[SUPPLIED DATA Boundary: Start]

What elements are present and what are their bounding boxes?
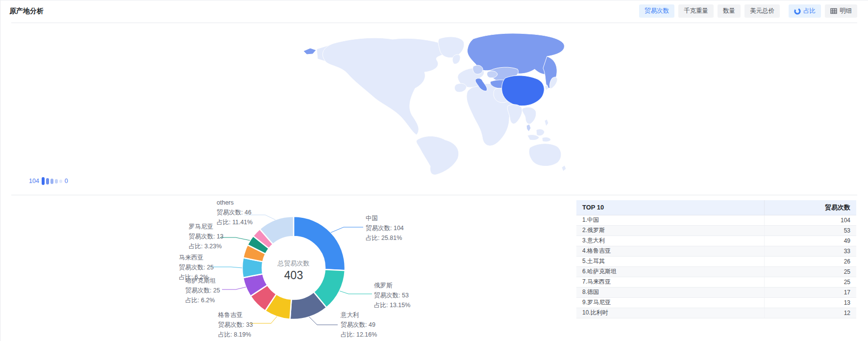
pie-label-percent: 占比: 25.81% (366, 233, 404, 243)
table-row: 5.土耳其26 (576, 256, 856, 266)
map-region-greenland[interactable] (438, 37, 464, 58)
pie-label-china: 中国 贸易次数: 104 占比: 25.81% (366, 213, 404, 243)
table-cell-value: 33 (764, 246, 856, 256)
legend-bar (42, 177, 45, 185)
table-header-trade-count: 贸易次数 (764, 200, 856, 215)
pie-label-percent: 占比: 6.2% (179, 272, 214, 282)
map-region-germany[interactable] (473, 65, 483, 74)
donut-center-title: 总贸易次数 (254, 259, 333, 268)
section-divider (11, 195, 857, 195)
pie-label-value: 贸易次数: 25 (179, 262, 214, 272)
table-cell-country: 9.罗马尼亚 (576, 297, 764, 308)
pie-label-russia: 俄罗斯 贸易次数: 53 占比: 13.15% (374, 281, 410, 310)
table-cell-country: 1.中国 (576, 215, 764, 225)
button-label: 美元总价 (750, 7, 774, 15)
pie-label-percent: 占比: 6.2% (185, 295, 220, 305)
map-region-indochina[interactable] (522, 107, 536, 124)
pie-label-value: 贸易次数: 33 (218, 320, 253, 330)
pie-label-percent: 占比: 11.41% (217, 217, 252, 227)
map-region-russia-east-fragment[interactable] (303, 48, 316, 54)
map-region-malaysia[interactable] (526, 124, 531, 131)
top-table-body: 1.中国1042.俄罗斯533.意大利494.格鲁吉亚335.土耳其266.哈萨… (576, 215, 856, 318)
world-choropleth-map[interactable] (302, 30, 567, 177)
legend-bar (46, 178, 49, 184)
table-cell-value: 17 (764, 287, 856, 297)
top10-table: TOP 10 贸易次数 1.中国1042.俄罗斯533.意大利494.格鲁吉亚3… (576, 200, 856, 318)
map-region-uk[interactable] (452, 54, 460, 64)
table-cell-country: 7.马来西亚 (576, 277, 764, 287)
map-legend-bars (42, 177, 62, 185)
legend-max-value: 104 (29, 178, 39, 184)
map-region-south-america[interactable] (417, 136, 459, 175)
metric-button-quantity[interactable]: 数量 (718, 4, 741, 18)
table-row: 2.俄罗斯53 (576, 225, 856, 236)
button-label: 千克重量 (684, 7, 708, 15)
map-region-iberia[interactable] (454, 83, 467, 92)
leader-russia (340, 291, 372, 294)
pie-label-malaysia: 马来西亚 贸易次数: 25 占比: 6.2% (179, 253, 214, 282)
leader-kazakhstan (222, 287, 246, 289)
metric-button-kg-weight[interactable]: 千克重量 (678, 4, 714, 18)
pie-label-name: 中国 (366, 213, 404, 223)
map-region-new-zealand[interactable] (562, 165, 566, 171)
table-row: 10.比利时12 (576, 308, 856, 318)
legend-bar (59, 180, 62, 183)
leader-italy (309, 317, 338, 325)
leader-georgia (249, 316, 277, 323)
pie-label-name: 马来西亚 (179, 253, 214, 262)
pie-label-value: 贸易次数: 25 (185, 286, 220, 295)
table-cell-value: 25 (764, 266, 856, 277)
pie-label-name: 俄罗斯 (374, 281, 410, 290)
map-region-new-guinea[interactable] (542, 137, 551, 142)
pie-label-value: 贸易次数: 53 (374, 290, 410, 300)
legend-bar (50, 179, 53, 184)
metric-button-usd-total[interactable]: 美元总价 (744, 4, 780, 18)
table-cell-value: 25 (764, 277, 856, 287)
table-header-top10: TOP 10 (576, 200, 764, 215)
view-button-detail[interactable]: 明细 (825, 4, 857, 18)
table-cell-value: 49 (764, 236, 856, 246)
header-divider (11, 23, 857, 23)
page-title: 原产地分析 (9, 7, 44, 16)
table-cell-country: 6.哈萨克斯坦 (576, 266, 764, 277)
table-cell-country: 5.土耳其 (576, 256, 764, 266)
table-cell-value: 104 (764, 215, 856, 225)
map-legend[interactable]: 104 0 (29, 177, 68, 185)
table-cell-value: 53 (764, 225, 856, 236)
table-cell-country: 3.意大利 (576, 236, 764, 246)
button-label: 占比 (803, 7, 816, 15)
pie-label-value: 贸易次数: 13 (189, 232, 223, 241)
pie-label-value: 贸易次数: 104 (366, 223, 404, 233)
table-cell-value: 12 (764, 308, 856, 318)
map-region-australia[interactable] (529, 144, 561, 166)
button-label: 贸易次数 (645, 7, 669, 15)
pie-icon (794, 8, 801, 15)
pie-label-others: others 贸易次数: 46 占比: 11.41% (217, 198, 252, 227)
table-row: 8.德国17 (576, 287, 856, 297)
pie-label-value: 贸易次数: 46 (217, 208, 252, 217)
table-row: 6.哈萨克斯坦25 (576, 266, 856, 277)
map-region-philippines[interactable] (545, 119, 548, 126)
legend-min-value: 0 (65, 178, 68, 184)
pie-label-name: 意大利 (341, 310, 377, 320)
table-row: 7.马来西亚25 (576, 277, 856, 287)
pie-label-value: 贸易次数: 49 (341, 320, 377, 330)
leader-romania (220, 237, 250, 240)
pie-label-percent: 占比: 12.16% (341, 330, 377, 340)
pie-label-name: others (217, 198, 252, 208)
map-region-china[interactable] (502, 76, 545, 106)
donut-center-label: 总贸易次数 403 (254, 259, 333, 282)
map-region-borneo[interactable] (536, 129, 545, 136)
map-region-india[interactable] (507, 105, 522, 124)
legend-bar (55, 179, 58, 184)
map-region-north-america[interactable] (322, 38, 449, 135)
pie-label-name: 格鲁吉亚 (218, 310, 253, 320)
button-label: 明细 (840, 7, 852, 15)
pie-label-italy: 意大利 贸易次数: 49 占比: 12.16% (341, 310, 377, 340)
map-region-romania[interactable] (487, 71, 497, 78)
view-button-proportion[interactable]: 占比 (789, 4, 821, 18)
pie-label-georgia: 格鲁吉亚 贸易次数: 33 占比: 8.19% (218, 310, 253, 340)
table-row: 3.意大利49 (576, 236, 856, 246)
button-label: 数量 (723, 7, 735, 15)
metric-button-trade-count[interactable]: 贸易次数 (639, 4, 674, 18)
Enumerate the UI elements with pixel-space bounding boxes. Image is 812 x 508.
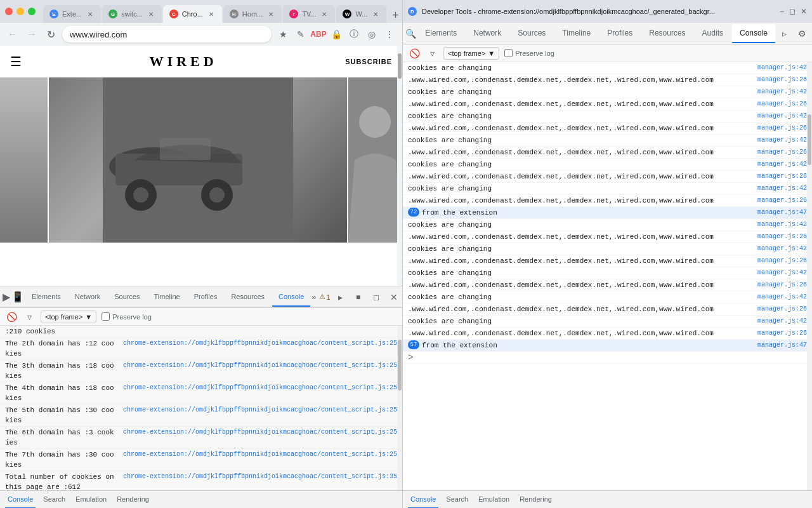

[SUPPLIED DATA Boundary: End]

BRIEF
Each line in the records that carries "america" must be copied out.

SOLUTION TO THIS PROBLEM
map-region-south-america[interactable] (417, 136, 459, 175)
map-region-north-america[interactable] (322, 38, 449, 135)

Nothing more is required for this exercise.